| Activity |
Repeat the listing that follows exactly. Pictures are not part of the copy.

=== Begin Enclosure ===

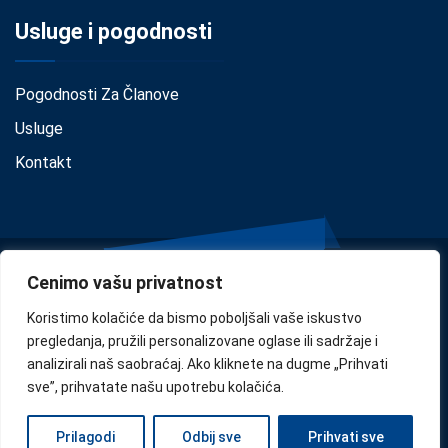
Usluge i pogodnosti
Pogodnosti Za Članove
Usluge
Kontakt
Cenimo vašu privatnost
Koristimo kolačiće da bismo poboljšali vaše iskustvo
pregledanja, pružili personalizovane oglase ili sadržaje i
analizirali naš saobraćaj. Ako kliknete na dugme „Prihvati
Privacy
•
Cookie Policy
•
Disclaimer
sve”, prihvatate našu upotrebu kolačića.
Copyright © 2024
Confindustria Serbia
. Designed by
Zoe
Prilagodi
Odbij sve
Prihvati sve
Milano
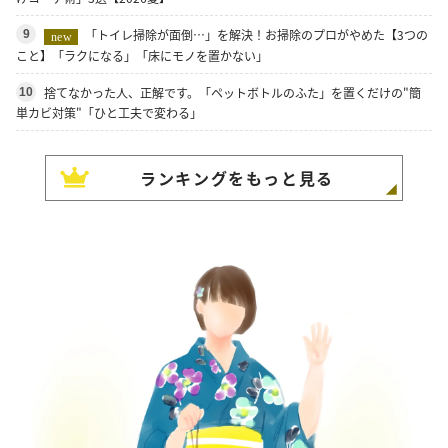
「トイレ掃除が面倒…」を解決！お掃除のプロがやめた【3つの
9
new
こと】「ラクになる」「床にモノを置かない」
捨てなかった人、正解です。「ペットボトルのふた」を置くだけの"簡
10
単カビ対策"「ひと工夫で変わる」
ランキングをもっと見る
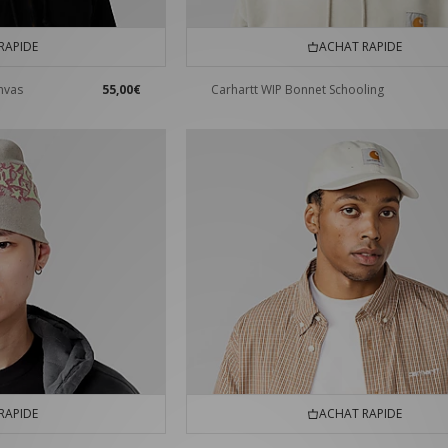
RAPIDE
ACHAT RAPIDE
nvas
55,00€
Carhartt WIP Bonnet Schooling
RAPIDE
ACHAT RAPIDE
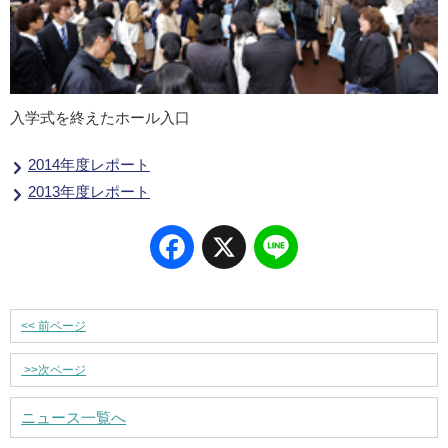
入学式を終えたホール入口
2014年度レポート
2013年度レポート
Facebook
X
Line
<<
前ページ
>>
次ページ
ニュース一覧へ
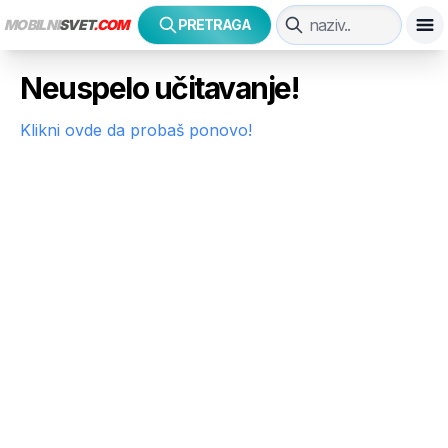
MOBILNI
SVET
.COM
PRETRAGA
Neuspelo učitavanje!
Klikni ovde da probaš ponovo!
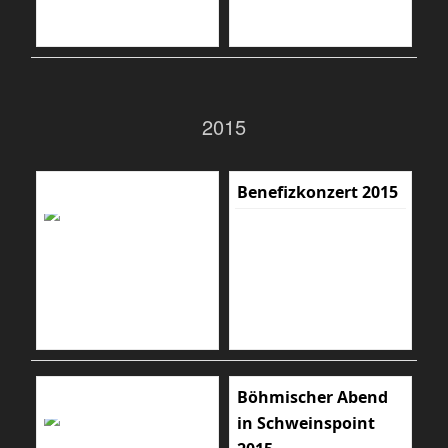
2015
Benefizkonzert 2015
Böhmischer Abend
in Schweinspoint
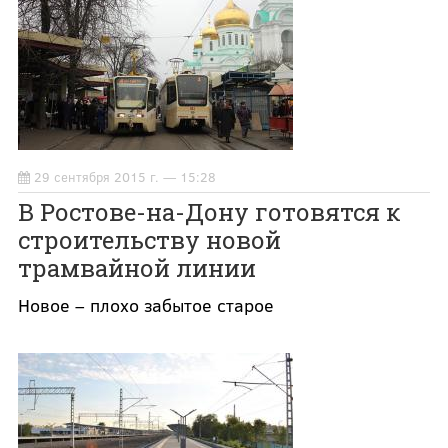
29 сентября 2015 г. — 15:28
В Ростове-на-Дону готовятся к
строительству новой
трамвайной линии
Новое – плохо забытое старое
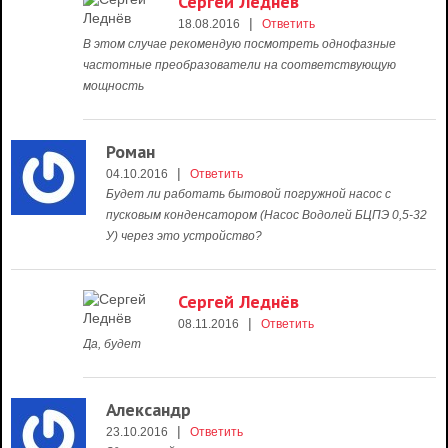
Сергей Леднёв
|
18.08.2016
Ответить
В этом случае рекомендую посмотреть однофазные
частотные преобразователи на соответствующую
мощность
Роман
|
04.10.2016
Ответить
Будет ли работать бытовой погружной насос с
пусковым конденсатором (Насос Водолей БЦПЭ 0,5-32
У) через это устройство?
Сергей Леднёв
|
08.11.2016
Ответить
Да, будет
Александр
|
23.10.2016
Ответить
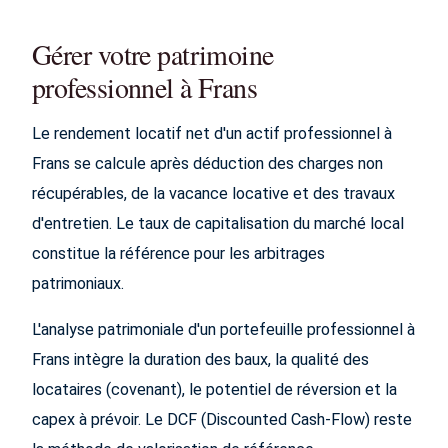
Gérer votre patrimoine
professionnel à Frans
Le rendement locatif net d'un actif professionnel à
Frans se calcule après déduction des charges non
récupérables, de la vacance locative et des travaux
d'entretien. Le taux de capitalisation du marché local
constitue la référence pour les arbitrages
patrimoniaux.
L'analyse patrimoniale d'un portefeuille professionnel à
Frans intègre la duration des baux, la qualité des
locataires (covenant), le potentiel de réversion et la
capex à prévoir. Le DCF (Discounted Cash-Flow) reste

=== End Enclosure ===

| Answer to this problem |
Usluge i pogodnosti
Pogodnosti Za Članove
Usluge
Kontakt
Cenimo vašu privatnost
Koristimo kolačiće da bismo poboljšali vaše iskustvo
pregledanja, pružili personalizovane oglase ili sadržaje i
analizirali naš saobraćaj. Ako kliknete na dugme „Prihvati
Privacy
•
Cookie Policy
•
Disclaimer
sve”, prihvatate našu upotrebu kolačića.
Copyright © 2024
Confindustria Serbia
. Designed by
Zoe
Prilagodi
Odbij sve
Prihvati sve
Milano
「トイレ掃除が面倒…」を解決！お掃除のプロがやめた【3つの
9
new
こと】「ラクになる」「床にモノを置かない」
捨てなかった人、正解です。「ペットボトルのふた」を置くだけの"簡
10
単カビ対策"「ひと工夫で変わる」
ランキングをもっと見る
RAPIDE
ACHAT RAPIDE
nvas
55,00€
Carhartt WIP Bonnet Schooling
RAPIDE
ACHAT RAPIDE
入学式を終えたホール入口
2014年度レポート
2013年度レポート
Facebook
X
Line
<<
前ページ
>>
次ページ
ニュース一覧へ
MOBILNI
SVET
.COM
PRETRAGA
Neuspelo učitavanje!
Klikni ovde da probaš ponovo!
2015
Benefizkonzert 2015
Böhmischer Abend
in Schweinspoint
29 сентября 2015 г. — 15:28
В Ростове-на-Дону готовятся к
строительству новой
трамвайной линии
Новое – плохо забытое старое
Сергей Леднёв
|
18.08.2016
Ответить
В этом случае рекомендую посмотреть однофазные
частотные преобразователи на соответствующую
мощность
Роман
|
04.10.2016
Ответить
Будет ли работать бытовой погружной насос с
пусковым конденсатором (Насос Водолей БЦПЭ 0,5-32
У) через это устройство?
Сергей Леднёв
|
08.11.2016
Ответить
Да, будет
Александр
|
23.10.2016
Ответить
Gérer votre patrimoine
professionnel à Frans
Le rendement locatif net d'un actif professionnel à
Frans se calcule après déduction des charges non
récupérables, de la vacance locative et des travaux
d'entretien. Le taux de capitalisation du marché local
constitue la référence pour les arbitrages
patrimoniaux.
L'analyse patrimoniale d'un portefeuille professionnel à
Frans intègre la duration des baux, la qualité des
locataires (covenant), le potentiel de réversion et la
capex à prévoir. Le DCF (Discounted Cash-Flow) reste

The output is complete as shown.